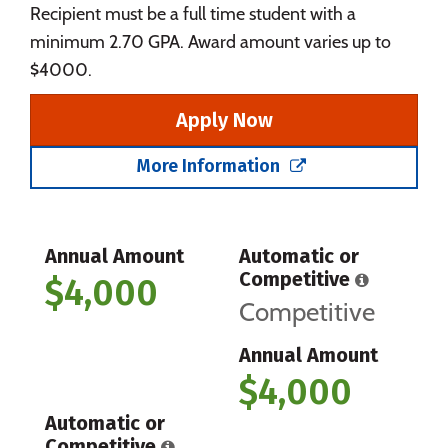
Recipient must be a full time student with a
minimum 2.70 GPA. Award amount varies up to
$4000.
Apply Now
More Information
Annual Amount
Automatic or
Competitive
$4,000
Competitive
Annual Amount
$4,000
Automatic or
Competitive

┄┄┄┄┄┄

_WORK INSTRUCTION_
Without any of its pictures, the listing is to be repeated exactly as it stands.

_TASK RESULT_
Recipient must be a full time student with a
minimum 2.70 GPA. Award amount varies up to
$4000.
Apply Now
More Information
Annual Amount
Automatic or
Competitive
$4,000
Competitive
Annual Amount
$4,000
Automatic or
Competitive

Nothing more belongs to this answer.